Sat 02-Mar-2019

Some assorted reflections on cryptocurrencies a little more than a year since the peak (Dec-2017). Hindsight is always 20/20, but I never was on the crypto bandwagon (and there are timestamped records to prove it…), so I believe I have the right to a little bit of “told you so” smugness.

A number of friends and colleagues have in recent days mentioned the FCA cryptocurrency assets consultation paper, which made me reflect. That FCA is on top of fintech developments is in itself great; regulators haven’t historically always been known for being ahead of the curve, but in recent years there has been marked improvement (nb. FCA isn’t the only regulator proactively looking into cryptocurrencies – regulators in many jurisdictions including USA, German, France, China, Australia, Japan and EU (ESMA) published guidelines, consultation papers, or cautions pertaining to investing in coins and tokens).

Reading the FCA paper I recalled an article in Wired magazine (UK edition) published more or less exactly a year ago, at a time when bitcoin was only beginning the precipitous slide off its all-time peak of nearly USD 20,000 (which happened in Dec-2018), all things crypto were still the hottest topic in fintech, utilities and services were meant to become a better and less-centralized, and nothing could have possibly gone wrong. And there was plenty of money being thrown at crypto. PLEN-TY.

While the article was measured and not too hype’y, it still struck me as a little less critical than I’d expect from Wired. But that in itself is probably a reflection of the time it was written in: it was such a frenzied and insane period, even measured journalism would still reflect a little bit of that insanity, it had to (my favourite quote: “<<We had all the money we needed to build the software,>> CEO Brendan Blumer told me. <<All the money that comes from the token sale will be’s profit.>>” – I mean, that level of crazy puts the “AAA” CDO’s of the aughts to shame).

One thing that stood out factually in the article is that coins and tokens were referenced synonymously, while they shouldn’t be. I would have never picked up on it had it not been for a very useful session at Clifford Chance in Jun-2018, and that difference is useful to know: while the entire ecosystem is ultra-fluid (as you’d expect given that it’s entirely digital), coins are generally a medium of exchange native to given chain and do not represent any claims or assets, while tokens tend to represent claims against the issuer or some sort of rights. So it’s really not the same thing, with tokens falling quite closely under the definition of a security.

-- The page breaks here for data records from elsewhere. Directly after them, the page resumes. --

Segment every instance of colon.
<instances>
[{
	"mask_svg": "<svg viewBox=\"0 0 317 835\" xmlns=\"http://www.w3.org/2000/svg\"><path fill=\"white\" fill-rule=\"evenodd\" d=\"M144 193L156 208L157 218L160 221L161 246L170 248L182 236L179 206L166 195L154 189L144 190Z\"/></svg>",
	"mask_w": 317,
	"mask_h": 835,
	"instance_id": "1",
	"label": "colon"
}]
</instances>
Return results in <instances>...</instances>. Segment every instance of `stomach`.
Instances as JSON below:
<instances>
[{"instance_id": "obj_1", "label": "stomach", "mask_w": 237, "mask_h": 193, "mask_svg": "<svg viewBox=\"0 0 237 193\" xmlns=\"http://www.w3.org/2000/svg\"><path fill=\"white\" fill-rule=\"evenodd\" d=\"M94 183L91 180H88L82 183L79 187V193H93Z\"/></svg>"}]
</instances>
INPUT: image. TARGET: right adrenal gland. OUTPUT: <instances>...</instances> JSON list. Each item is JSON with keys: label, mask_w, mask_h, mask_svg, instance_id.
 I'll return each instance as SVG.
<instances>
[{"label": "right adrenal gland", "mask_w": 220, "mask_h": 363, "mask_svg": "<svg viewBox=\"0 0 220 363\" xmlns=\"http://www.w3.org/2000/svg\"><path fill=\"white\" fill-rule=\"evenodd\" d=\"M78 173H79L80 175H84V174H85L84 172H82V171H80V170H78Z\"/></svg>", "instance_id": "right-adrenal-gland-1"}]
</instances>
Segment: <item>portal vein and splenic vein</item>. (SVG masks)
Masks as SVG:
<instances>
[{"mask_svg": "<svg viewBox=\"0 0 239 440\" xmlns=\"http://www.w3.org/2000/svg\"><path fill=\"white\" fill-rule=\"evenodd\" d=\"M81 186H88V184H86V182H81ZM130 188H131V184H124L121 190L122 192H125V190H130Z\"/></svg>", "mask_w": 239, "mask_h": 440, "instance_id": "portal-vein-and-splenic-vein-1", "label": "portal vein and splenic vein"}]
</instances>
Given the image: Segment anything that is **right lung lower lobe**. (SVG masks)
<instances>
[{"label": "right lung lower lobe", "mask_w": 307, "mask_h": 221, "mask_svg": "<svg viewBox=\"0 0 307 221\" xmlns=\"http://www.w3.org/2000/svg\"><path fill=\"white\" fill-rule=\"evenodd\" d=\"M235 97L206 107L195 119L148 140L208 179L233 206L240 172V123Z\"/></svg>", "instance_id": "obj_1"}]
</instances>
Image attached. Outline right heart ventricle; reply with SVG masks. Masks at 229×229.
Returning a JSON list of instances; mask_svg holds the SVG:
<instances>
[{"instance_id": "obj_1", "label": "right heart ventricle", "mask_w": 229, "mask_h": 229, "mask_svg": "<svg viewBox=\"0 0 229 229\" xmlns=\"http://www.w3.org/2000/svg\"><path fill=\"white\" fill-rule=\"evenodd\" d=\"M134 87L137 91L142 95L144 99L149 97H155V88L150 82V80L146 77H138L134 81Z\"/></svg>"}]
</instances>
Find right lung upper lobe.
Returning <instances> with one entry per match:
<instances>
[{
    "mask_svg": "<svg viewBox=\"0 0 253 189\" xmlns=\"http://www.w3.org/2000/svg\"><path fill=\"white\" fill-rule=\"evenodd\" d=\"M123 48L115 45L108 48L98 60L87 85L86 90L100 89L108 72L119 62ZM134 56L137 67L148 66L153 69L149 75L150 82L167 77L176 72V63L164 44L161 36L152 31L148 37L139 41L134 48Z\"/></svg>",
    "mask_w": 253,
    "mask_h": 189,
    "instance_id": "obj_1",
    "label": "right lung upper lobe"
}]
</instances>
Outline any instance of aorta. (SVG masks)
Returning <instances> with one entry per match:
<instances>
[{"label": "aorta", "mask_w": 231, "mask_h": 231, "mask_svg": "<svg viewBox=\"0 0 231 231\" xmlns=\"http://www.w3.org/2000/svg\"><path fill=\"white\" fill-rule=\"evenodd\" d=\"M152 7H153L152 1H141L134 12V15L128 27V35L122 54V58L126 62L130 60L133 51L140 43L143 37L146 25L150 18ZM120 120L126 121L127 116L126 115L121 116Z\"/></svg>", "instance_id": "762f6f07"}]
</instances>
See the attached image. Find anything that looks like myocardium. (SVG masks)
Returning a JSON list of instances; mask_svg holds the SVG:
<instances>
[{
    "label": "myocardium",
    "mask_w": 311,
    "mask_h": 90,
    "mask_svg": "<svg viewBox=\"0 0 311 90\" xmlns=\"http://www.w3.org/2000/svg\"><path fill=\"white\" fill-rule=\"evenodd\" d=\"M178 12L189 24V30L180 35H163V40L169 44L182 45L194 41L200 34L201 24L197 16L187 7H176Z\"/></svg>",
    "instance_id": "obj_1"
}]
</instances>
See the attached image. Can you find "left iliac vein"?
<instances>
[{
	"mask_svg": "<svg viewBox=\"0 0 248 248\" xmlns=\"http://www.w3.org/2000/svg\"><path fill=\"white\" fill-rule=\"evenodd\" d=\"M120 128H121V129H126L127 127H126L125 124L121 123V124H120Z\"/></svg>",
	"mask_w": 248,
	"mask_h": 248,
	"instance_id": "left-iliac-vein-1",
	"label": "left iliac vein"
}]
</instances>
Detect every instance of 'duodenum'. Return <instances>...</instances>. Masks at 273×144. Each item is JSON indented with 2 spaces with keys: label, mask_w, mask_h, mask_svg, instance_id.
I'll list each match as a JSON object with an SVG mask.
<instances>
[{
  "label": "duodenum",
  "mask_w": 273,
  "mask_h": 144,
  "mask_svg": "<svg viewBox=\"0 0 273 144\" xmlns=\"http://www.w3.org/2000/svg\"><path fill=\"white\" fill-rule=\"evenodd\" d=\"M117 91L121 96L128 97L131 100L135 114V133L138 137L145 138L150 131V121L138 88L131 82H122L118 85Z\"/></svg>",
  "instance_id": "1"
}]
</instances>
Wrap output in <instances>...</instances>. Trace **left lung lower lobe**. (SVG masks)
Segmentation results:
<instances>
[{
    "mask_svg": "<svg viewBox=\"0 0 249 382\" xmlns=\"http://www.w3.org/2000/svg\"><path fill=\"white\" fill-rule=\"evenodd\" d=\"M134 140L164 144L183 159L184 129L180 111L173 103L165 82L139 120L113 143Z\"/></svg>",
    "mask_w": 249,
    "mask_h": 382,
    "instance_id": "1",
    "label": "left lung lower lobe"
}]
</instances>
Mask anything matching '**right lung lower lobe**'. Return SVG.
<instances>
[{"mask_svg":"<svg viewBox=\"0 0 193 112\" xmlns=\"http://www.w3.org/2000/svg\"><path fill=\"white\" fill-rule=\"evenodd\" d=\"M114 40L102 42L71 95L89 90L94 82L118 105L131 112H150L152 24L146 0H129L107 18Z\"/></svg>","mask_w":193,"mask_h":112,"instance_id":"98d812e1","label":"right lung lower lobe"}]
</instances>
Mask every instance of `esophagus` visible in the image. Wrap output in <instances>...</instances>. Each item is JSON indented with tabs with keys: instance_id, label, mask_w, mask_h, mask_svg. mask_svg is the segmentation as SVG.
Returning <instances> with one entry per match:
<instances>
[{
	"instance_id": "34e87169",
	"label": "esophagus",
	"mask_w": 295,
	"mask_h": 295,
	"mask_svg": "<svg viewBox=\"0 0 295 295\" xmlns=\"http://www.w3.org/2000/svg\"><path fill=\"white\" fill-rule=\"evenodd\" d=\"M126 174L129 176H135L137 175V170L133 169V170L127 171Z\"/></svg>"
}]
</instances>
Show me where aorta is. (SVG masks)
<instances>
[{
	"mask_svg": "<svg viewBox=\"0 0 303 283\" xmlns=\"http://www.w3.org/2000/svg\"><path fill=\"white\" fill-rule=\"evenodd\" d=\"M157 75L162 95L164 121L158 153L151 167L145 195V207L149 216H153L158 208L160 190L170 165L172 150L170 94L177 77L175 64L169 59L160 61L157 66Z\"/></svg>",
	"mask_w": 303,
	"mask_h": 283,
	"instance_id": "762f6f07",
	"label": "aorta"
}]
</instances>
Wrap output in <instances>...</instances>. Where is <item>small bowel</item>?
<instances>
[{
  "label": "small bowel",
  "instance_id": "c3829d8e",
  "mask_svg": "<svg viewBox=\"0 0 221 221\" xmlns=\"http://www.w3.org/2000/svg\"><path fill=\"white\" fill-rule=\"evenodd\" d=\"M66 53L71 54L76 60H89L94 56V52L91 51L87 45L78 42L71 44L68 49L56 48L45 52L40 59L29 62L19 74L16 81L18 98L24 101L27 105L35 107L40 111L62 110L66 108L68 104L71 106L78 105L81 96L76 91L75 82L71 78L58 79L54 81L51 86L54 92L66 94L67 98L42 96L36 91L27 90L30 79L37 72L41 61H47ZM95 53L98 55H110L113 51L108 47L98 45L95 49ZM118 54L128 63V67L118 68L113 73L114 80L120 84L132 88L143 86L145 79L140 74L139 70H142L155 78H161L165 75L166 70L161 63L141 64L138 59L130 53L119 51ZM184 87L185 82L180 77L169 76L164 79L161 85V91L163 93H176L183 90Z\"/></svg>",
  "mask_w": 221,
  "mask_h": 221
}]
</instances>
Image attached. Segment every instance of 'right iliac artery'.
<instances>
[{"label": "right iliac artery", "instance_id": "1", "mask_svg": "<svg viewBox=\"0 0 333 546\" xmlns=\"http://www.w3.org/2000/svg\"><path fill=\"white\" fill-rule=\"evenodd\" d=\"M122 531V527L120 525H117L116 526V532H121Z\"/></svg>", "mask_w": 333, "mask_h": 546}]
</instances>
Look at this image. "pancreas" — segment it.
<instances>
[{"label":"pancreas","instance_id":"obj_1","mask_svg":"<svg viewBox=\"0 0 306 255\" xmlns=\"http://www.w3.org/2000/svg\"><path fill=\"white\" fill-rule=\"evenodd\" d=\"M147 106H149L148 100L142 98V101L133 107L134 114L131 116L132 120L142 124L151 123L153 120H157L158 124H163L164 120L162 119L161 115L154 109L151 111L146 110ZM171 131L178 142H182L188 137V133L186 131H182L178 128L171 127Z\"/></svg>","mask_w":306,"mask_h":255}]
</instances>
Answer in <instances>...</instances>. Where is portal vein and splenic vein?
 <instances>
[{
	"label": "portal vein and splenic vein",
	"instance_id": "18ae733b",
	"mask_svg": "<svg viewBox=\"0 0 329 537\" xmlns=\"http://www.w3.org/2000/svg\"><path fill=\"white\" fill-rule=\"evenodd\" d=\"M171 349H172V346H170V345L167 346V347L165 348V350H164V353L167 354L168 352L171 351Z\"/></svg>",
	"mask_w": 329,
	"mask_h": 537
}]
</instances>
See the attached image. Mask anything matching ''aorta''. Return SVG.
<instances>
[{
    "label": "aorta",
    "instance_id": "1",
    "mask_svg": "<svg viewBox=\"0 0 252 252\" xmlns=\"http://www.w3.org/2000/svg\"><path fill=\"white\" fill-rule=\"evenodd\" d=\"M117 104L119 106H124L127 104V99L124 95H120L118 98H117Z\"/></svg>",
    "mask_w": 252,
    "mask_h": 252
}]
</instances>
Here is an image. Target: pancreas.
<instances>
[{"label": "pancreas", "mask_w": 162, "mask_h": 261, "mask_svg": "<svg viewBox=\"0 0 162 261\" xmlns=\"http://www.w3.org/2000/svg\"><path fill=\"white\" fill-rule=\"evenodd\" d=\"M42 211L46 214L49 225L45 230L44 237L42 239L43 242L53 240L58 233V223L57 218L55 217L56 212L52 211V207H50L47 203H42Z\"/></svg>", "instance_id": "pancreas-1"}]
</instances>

What was symbolic to me in this “what a difference a year makes” story is that *the* crypto investor extraordinaire, Brock Pierce featured in the Wired story has been a subject of a super-scathing expose by John Oliver (a part of entire episode-length scathing expose of crypto in general and bitcoin in particular) and the 2 ventures he’s been associated with are yet to revolutionise the world (I’m not saying they can’t or won’t, I’m saying that they haven’t as yet), while the other, seemingly much more measured crypto venture from the same article, Dovu, appears to still be out there, but (see above) is yet to deliver anything I would want to use.

More broadly one can’t help but notice that despite the hype, the interest, the obscene amounts of money, and genuinely innovative technology there hasn’t been a genuine game-changing disruption use case as yet; JP Morgan and its blockchain-based cross-country payment project may be one exception, the Japanese project of improving efficiency of the power grid may be another, but even those are still pilots / POC’s – definitely not verified success stories (at least not yet).